Hi
After 5 sessions of chemoi saw docter on monday she mentioned id got vascular invasion this has never been mentioned before imreally worrried now can anyone help ?
jenny x
Oh Jenny, I’m so sorry to hear that. I don’t know much about vascular invasion, but hopefully chemo should help reduce it. I think they look for the tumour markers CEA & ca153 when you have your blood test. They are always on my blood test, but I don’t know if I have VI as nobody as said yet. The levels can go down with chemo I think, but please check this info out and don’t take it as gospel. I’ll pop over to the Macmillan site and have a look at what they say on there - if anything.
Sending you big hugs Jenny, and wishing you luck too.
Love Poemsgalore xxx
Hi Jenny, I also have vascular invasion. I was told this when the histology report came back after op, although i have clear lymph nodes. the consultant explained that this meant that examination of the tumor showed that microscopic cells had possibly gone into my bloodstream , but not via the lymph nodes. They would be too small to be detected on any scans, and to eradicate them I would need chemotherapy. I start chemo on 19th April. presumably one of the reasons you are having chemo is because of the VI? Please check this, because I may have misunderstood. I find you get bits of info at different times depending on what you happen to ask and who you see! good luck Mel x
Hi Jenny
As well as the support you are receiving here do give the BCC helpline a call and talk this through with one of the members of staff, who are there to offer a listening ear as well as emotional suppport and practical information. The number to call is 0808 800 6000 and the lines are open Monday to Friday 9 to 5pm and Saturday 10 to 2pm.
Best wishes Sam, BCC Faciltiator
Hi Jenny,
Do you have access to a Breast Care Nurse Team who know your case. Might be worth giving them a ring to ask what was meant about Vascular Invasion.
I was told right from the start that I had “extensive vascular invasion”, I had mastectomy, axillary clearance, chemo and radiotherapy and I’m still here to tell the tale several years later 
Hi Jenny
I too had lymphovascular invasion-lots of people do. It means that the cancer started to invade the tiny blood and lymph vessels on a microscopic level.
I’ve researched it extensively particularly as it scared me too. I know its not a positive thing to have -however its not an independent prognostic feature and there is no real clarity about what it means for those of us who have it apart from systemic therapy (chemo) might be indicated (for the reason Mel says above)
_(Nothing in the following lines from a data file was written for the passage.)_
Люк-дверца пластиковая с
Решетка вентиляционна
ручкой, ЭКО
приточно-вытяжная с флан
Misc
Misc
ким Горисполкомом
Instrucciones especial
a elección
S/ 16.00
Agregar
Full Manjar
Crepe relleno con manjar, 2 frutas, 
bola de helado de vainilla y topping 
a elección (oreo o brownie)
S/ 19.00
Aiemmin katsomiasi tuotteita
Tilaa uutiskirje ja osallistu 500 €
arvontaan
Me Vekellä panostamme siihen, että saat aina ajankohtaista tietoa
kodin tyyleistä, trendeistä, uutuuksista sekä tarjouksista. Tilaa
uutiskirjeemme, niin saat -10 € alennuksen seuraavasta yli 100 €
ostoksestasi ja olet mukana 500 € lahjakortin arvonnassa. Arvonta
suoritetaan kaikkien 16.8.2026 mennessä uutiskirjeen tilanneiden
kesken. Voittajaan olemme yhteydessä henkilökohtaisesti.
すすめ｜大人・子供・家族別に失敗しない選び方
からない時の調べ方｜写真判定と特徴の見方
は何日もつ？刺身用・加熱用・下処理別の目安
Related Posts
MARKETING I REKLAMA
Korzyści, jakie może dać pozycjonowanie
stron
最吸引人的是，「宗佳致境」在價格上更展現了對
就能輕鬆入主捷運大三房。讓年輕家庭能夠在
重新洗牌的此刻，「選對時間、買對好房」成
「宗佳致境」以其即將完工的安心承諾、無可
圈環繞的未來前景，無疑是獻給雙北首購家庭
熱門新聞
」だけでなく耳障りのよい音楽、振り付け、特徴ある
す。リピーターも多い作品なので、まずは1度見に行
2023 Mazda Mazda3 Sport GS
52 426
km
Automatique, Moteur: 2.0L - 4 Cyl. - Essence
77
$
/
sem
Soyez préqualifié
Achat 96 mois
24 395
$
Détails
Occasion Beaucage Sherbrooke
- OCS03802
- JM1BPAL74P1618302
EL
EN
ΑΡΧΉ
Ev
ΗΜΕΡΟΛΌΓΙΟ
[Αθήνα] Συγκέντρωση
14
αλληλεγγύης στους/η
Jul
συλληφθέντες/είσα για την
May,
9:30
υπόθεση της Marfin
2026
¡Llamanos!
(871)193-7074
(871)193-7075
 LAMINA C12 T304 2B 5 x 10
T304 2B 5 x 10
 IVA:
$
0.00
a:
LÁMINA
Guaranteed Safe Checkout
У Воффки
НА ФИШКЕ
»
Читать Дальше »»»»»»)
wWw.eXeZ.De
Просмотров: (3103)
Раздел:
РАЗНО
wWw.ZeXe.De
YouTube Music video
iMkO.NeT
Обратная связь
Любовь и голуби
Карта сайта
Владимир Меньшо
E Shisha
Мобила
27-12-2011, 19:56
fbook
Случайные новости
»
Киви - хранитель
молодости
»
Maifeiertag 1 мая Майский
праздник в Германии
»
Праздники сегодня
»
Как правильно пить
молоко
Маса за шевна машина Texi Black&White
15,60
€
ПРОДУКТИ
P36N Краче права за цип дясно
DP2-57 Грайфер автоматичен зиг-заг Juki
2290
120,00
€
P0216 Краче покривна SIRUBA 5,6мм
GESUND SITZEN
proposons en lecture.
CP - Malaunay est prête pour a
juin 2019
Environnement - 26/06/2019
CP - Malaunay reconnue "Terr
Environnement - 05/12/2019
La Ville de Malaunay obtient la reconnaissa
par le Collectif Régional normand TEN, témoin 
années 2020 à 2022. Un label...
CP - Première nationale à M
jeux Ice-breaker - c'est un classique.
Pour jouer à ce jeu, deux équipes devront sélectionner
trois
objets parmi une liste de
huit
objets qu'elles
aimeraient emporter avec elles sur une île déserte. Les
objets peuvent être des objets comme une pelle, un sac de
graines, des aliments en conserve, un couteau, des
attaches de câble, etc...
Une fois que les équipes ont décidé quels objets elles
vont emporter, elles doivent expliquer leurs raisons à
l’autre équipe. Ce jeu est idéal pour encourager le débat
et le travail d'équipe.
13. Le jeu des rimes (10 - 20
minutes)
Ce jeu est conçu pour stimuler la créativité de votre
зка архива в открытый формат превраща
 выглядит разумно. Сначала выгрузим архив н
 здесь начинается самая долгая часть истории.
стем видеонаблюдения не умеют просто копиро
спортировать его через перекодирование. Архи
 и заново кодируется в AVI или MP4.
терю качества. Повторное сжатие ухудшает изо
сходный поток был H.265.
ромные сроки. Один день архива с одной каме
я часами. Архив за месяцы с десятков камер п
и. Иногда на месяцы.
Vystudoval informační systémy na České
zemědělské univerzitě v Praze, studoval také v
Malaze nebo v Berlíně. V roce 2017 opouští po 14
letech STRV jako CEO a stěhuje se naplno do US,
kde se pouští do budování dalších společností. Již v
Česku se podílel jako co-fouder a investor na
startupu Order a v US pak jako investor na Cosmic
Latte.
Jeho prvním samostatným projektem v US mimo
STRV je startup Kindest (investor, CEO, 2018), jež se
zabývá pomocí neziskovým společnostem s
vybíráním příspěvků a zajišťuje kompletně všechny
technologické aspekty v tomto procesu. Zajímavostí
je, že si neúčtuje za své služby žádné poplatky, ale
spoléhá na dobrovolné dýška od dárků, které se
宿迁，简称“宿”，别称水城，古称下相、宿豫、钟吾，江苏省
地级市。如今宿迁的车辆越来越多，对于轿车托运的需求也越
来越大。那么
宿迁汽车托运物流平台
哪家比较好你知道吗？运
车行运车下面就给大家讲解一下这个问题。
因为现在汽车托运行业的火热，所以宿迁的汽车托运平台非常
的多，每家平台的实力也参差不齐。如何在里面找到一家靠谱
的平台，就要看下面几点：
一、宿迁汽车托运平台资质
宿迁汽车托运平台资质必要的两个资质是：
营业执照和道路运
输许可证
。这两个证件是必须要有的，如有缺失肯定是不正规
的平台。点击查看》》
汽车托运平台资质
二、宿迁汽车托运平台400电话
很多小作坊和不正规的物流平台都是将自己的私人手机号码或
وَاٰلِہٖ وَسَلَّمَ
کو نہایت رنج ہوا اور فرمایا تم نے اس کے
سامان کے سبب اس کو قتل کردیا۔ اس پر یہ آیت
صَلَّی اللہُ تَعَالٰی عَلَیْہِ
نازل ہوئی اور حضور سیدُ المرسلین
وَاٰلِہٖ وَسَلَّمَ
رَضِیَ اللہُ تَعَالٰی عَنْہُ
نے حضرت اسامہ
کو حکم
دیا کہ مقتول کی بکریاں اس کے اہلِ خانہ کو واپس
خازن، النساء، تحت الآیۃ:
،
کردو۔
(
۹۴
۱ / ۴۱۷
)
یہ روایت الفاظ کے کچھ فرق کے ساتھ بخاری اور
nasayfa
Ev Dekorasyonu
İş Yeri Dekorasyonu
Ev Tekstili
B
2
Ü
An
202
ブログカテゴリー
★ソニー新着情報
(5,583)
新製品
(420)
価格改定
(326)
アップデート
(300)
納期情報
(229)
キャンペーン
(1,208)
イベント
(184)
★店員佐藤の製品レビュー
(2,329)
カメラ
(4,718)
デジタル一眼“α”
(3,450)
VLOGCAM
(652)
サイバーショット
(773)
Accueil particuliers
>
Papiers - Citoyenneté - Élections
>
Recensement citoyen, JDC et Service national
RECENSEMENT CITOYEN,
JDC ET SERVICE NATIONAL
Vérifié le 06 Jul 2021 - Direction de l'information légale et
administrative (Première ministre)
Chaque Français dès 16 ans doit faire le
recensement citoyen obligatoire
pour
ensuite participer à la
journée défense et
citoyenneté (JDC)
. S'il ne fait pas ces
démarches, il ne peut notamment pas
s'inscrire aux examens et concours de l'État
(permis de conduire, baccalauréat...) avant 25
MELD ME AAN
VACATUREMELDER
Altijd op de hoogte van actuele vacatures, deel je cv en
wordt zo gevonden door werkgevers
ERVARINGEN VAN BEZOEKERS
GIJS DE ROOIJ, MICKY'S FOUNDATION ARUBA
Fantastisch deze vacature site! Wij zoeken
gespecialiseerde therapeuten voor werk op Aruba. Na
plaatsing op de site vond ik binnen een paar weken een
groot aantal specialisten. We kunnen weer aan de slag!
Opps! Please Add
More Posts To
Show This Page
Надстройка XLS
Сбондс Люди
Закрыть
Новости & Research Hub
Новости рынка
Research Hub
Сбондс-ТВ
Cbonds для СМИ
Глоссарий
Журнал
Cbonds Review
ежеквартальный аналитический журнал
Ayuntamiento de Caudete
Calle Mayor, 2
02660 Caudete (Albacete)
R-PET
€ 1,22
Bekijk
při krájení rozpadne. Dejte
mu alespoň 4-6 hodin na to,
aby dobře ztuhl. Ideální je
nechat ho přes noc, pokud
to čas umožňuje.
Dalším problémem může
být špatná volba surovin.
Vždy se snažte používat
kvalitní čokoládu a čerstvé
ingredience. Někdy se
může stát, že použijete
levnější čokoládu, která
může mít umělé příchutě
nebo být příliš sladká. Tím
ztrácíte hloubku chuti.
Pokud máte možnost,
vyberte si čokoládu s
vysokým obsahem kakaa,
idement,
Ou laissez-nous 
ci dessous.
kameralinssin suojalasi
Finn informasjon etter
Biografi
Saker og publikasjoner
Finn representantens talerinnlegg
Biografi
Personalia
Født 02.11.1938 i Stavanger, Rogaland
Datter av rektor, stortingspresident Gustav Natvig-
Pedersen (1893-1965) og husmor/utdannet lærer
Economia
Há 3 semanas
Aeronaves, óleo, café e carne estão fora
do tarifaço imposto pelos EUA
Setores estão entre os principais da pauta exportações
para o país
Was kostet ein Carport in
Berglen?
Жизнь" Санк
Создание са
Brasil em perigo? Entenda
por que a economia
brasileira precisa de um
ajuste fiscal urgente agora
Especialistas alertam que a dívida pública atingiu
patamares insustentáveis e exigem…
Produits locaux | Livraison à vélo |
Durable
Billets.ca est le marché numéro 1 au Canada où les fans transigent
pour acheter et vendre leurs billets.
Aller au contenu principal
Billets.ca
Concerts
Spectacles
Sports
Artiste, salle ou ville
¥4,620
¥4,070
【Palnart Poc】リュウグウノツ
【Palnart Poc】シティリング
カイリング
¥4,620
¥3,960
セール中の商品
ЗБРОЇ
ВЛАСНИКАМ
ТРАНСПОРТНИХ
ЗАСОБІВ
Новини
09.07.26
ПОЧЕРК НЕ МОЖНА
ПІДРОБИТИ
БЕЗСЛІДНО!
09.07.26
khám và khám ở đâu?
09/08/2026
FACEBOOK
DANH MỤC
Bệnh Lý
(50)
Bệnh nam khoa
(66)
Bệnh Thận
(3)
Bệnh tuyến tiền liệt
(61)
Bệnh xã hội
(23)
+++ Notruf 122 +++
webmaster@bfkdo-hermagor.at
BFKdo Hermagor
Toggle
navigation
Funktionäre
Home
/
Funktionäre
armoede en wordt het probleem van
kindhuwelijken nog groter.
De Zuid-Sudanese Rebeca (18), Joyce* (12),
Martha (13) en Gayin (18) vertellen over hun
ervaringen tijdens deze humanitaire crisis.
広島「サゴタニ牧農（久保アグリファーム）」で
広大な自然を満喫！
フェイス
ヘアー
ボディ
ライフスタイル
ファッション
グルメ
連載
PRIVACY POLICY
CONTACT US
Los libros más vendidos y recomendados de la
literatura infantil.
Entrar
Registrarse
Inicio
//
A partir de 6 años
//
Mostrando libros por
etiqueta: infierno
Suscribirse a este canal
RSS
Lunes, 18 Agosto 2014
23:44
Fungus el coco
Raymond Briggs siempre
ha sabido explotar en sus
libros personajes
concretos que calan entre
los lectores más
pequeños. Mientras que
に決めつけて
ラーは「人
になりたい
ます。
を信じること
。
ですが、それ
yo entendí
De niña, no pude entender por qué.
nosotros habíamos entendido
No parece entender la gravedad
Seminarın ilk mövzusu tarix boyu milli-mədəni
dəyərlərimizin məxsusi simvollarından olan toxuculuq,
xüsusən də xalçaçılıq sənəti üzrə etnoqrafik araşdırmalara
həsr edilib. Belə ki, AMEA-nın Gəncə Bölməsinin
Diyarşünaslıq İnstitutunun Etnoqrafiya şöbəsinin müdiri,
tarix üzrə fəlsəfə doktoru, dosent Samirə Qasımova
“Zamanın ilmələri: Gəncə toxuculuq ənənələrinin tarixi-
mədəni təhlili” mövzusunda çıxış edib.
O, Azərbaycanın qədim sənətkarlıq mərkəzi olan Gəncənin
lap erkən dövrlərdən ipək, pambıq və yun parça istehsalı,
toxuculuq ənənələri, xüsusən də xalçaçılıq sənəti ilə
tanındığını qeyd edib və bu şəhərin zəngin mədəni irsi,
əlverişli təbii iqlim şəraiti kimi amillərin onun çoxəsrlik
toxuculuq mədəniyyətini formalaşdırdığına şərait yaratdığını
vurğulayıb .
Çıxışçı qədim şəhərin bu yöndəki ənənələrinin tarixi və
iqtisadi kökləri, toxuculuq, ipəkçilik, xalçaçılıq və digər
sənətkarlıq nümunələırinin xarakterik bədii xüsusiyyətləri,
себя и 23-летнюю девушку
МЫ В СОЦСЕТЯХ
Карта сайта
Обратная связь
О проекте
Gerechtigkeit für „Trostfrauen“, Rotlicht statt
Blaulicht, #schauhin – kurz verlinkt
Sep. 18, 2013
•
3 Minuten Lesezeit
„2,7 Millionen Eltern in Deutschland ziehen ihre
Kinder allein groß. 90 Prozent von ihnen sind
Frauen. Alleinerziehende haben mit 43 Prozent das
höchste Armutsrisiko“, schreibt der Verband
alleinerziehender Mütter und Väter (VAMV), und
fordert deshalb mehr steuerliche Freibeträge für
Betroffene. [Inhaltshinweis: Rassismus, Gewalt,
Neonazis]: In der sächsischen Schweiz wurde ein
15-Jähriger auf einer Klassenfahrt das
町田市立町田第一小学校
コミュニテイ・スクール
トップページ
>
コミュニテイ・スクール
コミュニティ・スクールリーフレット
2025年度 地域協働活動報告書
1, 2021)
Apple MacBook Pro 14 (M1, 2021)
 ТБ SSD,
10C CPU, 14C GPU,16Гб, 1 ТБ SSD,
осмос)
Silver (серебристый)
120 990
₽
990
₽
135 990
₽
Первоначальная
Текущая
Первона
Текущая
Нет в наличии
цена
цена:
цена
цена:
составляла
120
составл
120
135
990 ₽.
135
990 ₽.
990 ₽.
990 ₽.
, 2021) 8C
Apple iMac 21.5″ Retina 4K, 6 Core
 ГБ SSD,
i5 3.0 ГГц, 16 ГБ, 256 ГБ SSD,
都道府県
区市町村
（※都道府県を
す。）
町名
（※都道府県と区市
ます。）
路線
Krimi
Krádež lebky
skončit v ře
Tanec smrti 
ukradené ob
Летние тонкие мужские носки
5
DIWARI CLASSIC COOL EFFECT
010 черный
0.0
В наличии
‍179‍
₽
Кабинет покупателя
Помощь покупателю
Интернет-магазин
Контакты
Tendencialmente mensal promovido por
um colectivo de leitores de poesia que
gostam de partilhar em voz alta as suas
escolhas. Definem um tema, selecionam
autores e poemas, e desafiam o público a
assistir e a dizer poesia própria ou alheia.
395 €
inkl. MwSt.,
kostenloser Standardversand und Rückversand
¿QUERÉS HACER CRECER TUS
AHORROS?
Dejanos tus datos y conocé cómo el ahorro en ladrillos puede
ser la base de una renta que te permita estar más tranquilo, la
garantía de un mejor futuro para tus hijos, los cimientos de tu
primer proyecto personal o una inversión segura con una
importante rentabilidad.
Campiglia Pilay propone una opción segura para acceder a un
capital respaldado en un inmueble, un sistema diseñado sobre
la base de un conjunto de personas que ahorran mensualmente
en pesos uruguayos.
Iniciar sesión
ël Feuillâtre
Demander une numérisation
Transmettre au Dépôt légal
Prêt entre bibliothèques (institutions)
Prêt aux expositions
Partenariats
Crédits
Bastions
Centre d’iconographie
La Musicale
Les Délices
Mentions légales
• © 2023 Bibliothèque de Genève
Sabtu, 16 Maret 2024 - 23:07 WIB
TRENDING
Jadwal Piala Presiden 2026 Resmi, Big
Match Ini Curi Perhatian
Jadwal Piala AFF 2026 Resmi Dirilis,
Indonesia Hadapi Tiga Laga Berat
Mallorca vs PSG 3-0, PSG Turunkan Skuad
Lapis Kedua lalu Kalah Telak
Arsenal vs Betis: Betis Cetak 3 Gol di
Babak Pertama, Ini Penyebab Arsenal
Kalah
The research is contradictory too so its not really helpful to google it. My onc and surgeon didn’t say much about it and were more focussed on other issues such as clear margins etc
I know its hard not to worry but please don’t as it seems to me that you are getting exactly the right treatment. Best of luck xx
thanks ladies very helpful
jenny x
Hi Jenny, I also had extensive lymphovascular invasion but clear nodes. As I m post meopause ad strongly ER positive I have been told that I will not need chemo. I did query it as a grade 3 tumour but I have been told that for me chemo is not worthwhile as the Letrozole will starve any stray cells. I am 56 and am still having trouble accepting this as I want to be sure to have done everything necessary but the oncologist was very clear that this was what had been decided. I would say that as you are having the chemo that would be doing the same job. All the very best. xx
I too had vascular invasion although I didn’t know it at the time as ‘they’ didn’t say and I didn’t know to ask. I had a large tumour 9cm and significant lymph node involvement and the team were more focussed on this (and getting clear margins after my first lumpectomy and then mastectomy). I heard about VI and asked at one of my appts and was told yes I did have it - but they were not concerned at this as I had chemo and rads to eridicate any cells which may have escaped either through lymph nodes or in the blood stream. that was over 3 years ago now so fingers crossed the chemo did the job.